WhatsApp is one of the most popular messaging applications around. What made it so popular was the fact that it was the first mobile app to offer free messaging. It has even overshadowed SMS, as the user doesn’t have to worry about things such as the character count anymore.
Another thing the users don’t have to worry about is the username. WhatsApp doesn’t need it. It connects to your own cellphone number, so you’ll appear to the other users under the same name they assigned you in their contacts list.
Millions of users around the globe have trusted WhatsApp with their sensitive data believing that the app couldn’t be hacked. However, they were wrong.
The Event That Shocked the World
If you haven’t already heard, the Financial Times discovered that NSO Group, an Israeli spy firm, made an app they used to infect the phones of WhatsApp users with malware. The biggest problem is that they managed to do this with a single call, which the users didn’t even have to answer.
To help you protect yourself, we will look into ways to find out if you’ve been hacked, explain how to solve the problem, and offer tips on how to possibly prevent such occurrences in the future.
How to Know If You Got Hacked
The problem with this latest hack is that you can’t know for certain if you’ve been hacked at all. The call that’s lead you to read this article probably isn’t even in your call log.
There are, however, a few things you should do immediately if you think your phone got hacked. First, check if your battery life has dropped significantly. If so, this may be a sign.
Another thing that’s harder to fake is your data usage statistic. See if the amount of internet data used up by your phone has increased for seemingly no reason. If so, there’s a chance you got hacked.
As you probably already know, your phone’s temperature increases if it’s under increased pressure. However, if you’re not using any large, resource-heavy apps, at least at the moment, and your phone heats up regardless, you should consider spyware the possible suspect.
How to Solve This Problem
WhatsApp did release an update after the attack, but there’s not much else average phone users can do about it. This is the only known method of dealing with this particular attack. By the looks of it, though, it will be enough to help you get over it.
It’s also a good idea to quickly disable WhatsApp Web. There’s an option labeled “Log out of all computers” that you should use. It also has a list of the devices your account was last used from, so you can see if there are any you don’t recognize. As you can guess, that would be a surefire sign of an unauthorized use of your account.
App lockers are an additional consideration, helping you lock any app on your smartphone. This way, hackers will have to unlock your phone before further attacking it. There are also lockers specifically intended for WhatsApp.
Last, but not least, try enabling two-step verification in the Account settings for an additional layer of protection.

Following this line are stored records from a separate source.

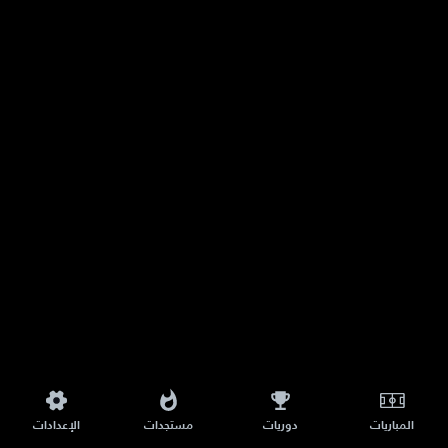
المباريات
دوريات
مستجدات
الإعدادات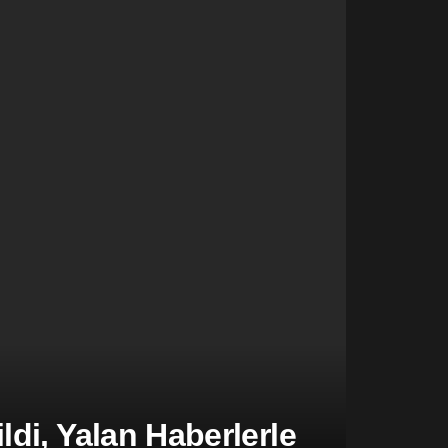
di, Yalan Haberlerle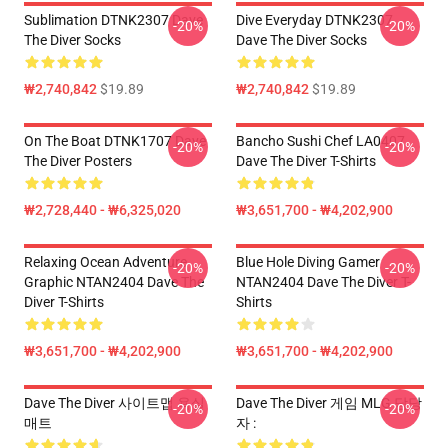
Sublimation DTNK2307 Dave
Dive Everyday DTNK2307
-20%
-20%
The Diver Socks
Dave The Diver Socks
₩2,740,842
$19.89
₩2,740,842
$19.89
On The Boat DTNK1707 Dave
Bancho Sushi Chef LA0407
-20%
-20%
The Diver Posters
Dave The Diver T-Shirts
₩2,728,440 - ₩6,325,020
₩3,651,700 - ₩4,202,900
Relaxing Ocean Adventure
Blue Hole Diving Gamer
-20%
-20%
Graphic NTAN2404 Dave The
NTAN2404 Dave The Diver T-
Diver T-Shirts
Shirts
₩3,651,700 - ₩4,202,900
₩3,651,700 - ₩4,202,900
Dave The Diver 사이트맵 욕실
Dave The Diver 게임 MLG 담당
-20%
-20%
매트
자 :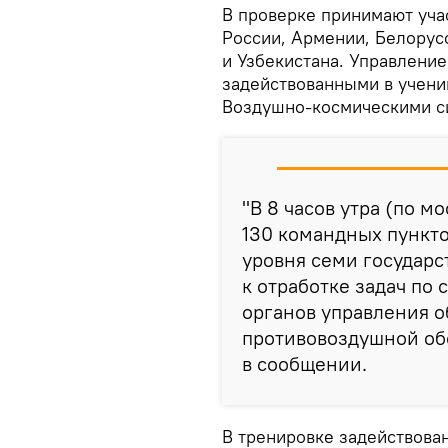
В проверке принимают уча
России, Армении, Белорусс
и Узбекистана. Управлени
задействованными в учени
Воздушно-космическими с
"В 8 часов утра (по м
130 командных пункто
уровня семи государс
к отработке задач по
органов управления 
противовоздушной об
в сообщении.
В тренировке задействова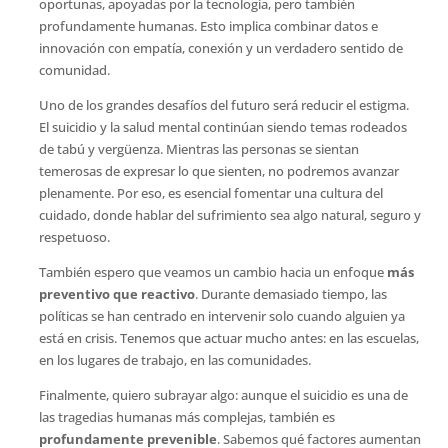
oportunas, apoyadas por la tecnología, pero también
profundamente humanas. Esto implica combinar datos e
innovación con empatía, conexión y un verdadero sentido de
comunidad.
Uno de los grandes desafíos del futuro será reducir el estigma.
El suicidio y la salud mental continúan siendo temas rodeados
de tabú y vergüenza. Mientras las personas se sientan
temerosas de expresar lo que sienten, no podremos avanzar
plenamente. Por eso, es esencial fomentar una cultura del
cuidado, donde hablar del sufrimiento sea algo natural, seguro y
respetuoso.
También espero que veamos un cambio hacia un enfoque
más
preventivo que reactivo
. Durante demasiado tiempo, las
políticas se han centrado en intervenir solo cuando alguien ya
está en crisis. Tenemos que actuar mucho antes: en las escuelas,
en los lugares de trabajo, en las comunidades.
Finalmente, quiero subrayar algo: aunque el suicidio es una de
las tragedias humanas más complejas, también es
profundamente prevenible
. Sabemos qué factores aumentan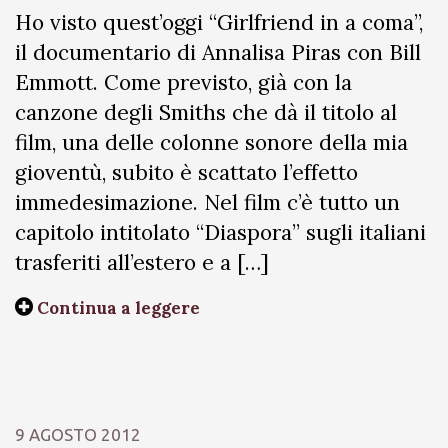
Ho visto quest’oggi “Girlfriend in a coma”,
il documentario di Annalisa Piras con Bill
Emmott. Come previsto, già con la
canzone degli Smiths che dà il titolo al
film, una delle colonne sonore della mia
gioventù, subito è scattato l’effetto
immedesimazione. Nel film c’è tutto un
capitolo intitolato “Diaspora” sugli italiani
trasferiti all’estero e a […]
Continua a leggere
9 AGOSTO 2012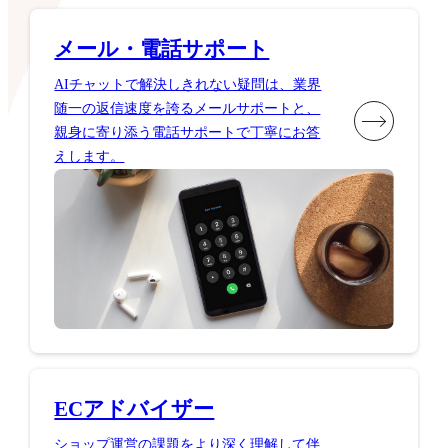
メール・電話サポート
AIチャットで解決しきれない疑問は、業界
随一の返信速度を誇るメールサポートと、
親身に寄り添う電話サポートで丁寧にお答
えします。
ECアドバイザー
ショップ運営の課題をより深く理解して伴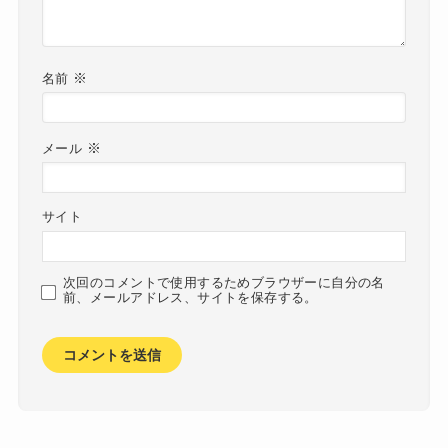
※
名前
※
メール
サイト
次回のコメントで使用するためブラウザーに自分の名
前、メールアドレス、サイトを保存する。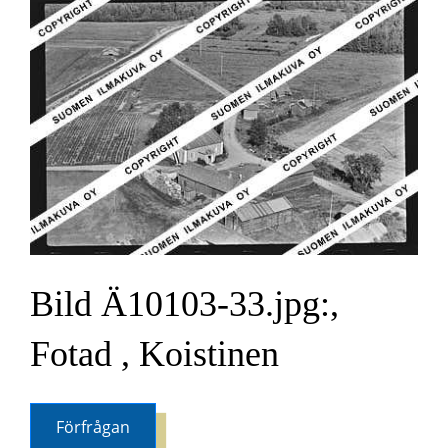
Bild Ä10103-33.jpg:,
Fotad , Koistinen
Förfrågan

Things to Know for the Future
Unlike this one, many hacker attacks can be prevented. In most cases, we unknowingly give hackers access to our devices when we open an infected message or some other piece of content sent from a suspicious source. As such, if you ever receive a message from an unknown number or a suspicious link, be sure to avoid opening it. The same goes for app installations. You should block all installations from unknown sources. The Play Store has an option that allows you to do this.
Public and unsecured networks are another thing you should be mindful of. Networks in public places are often open and should therefore be avoided as that will decrease the risk of getting hacked.
If all fails, it’s best to lock WhatsApp on your phone with an app locker or just deactivate your WhatsApp account.
Let Others Know
If you find out you’ve been hacked before someone asks you about strange activity from your account, be sure to tell them and post it on as many social networks as you possibly can. Also, don’t forget to report the issue to WhatsApp, as they will most likely help you take further action.
When all is said and done, you probably shouldn’t worry too much. In all likelihood, you aren’t the main target of these attacks, at least if you’re not giving away too much information on social media. Try to share less and just focus on the social aspect of these apps. Also, don’t forget to take preventive action, such as locking WhatsApp, just for the sake of security.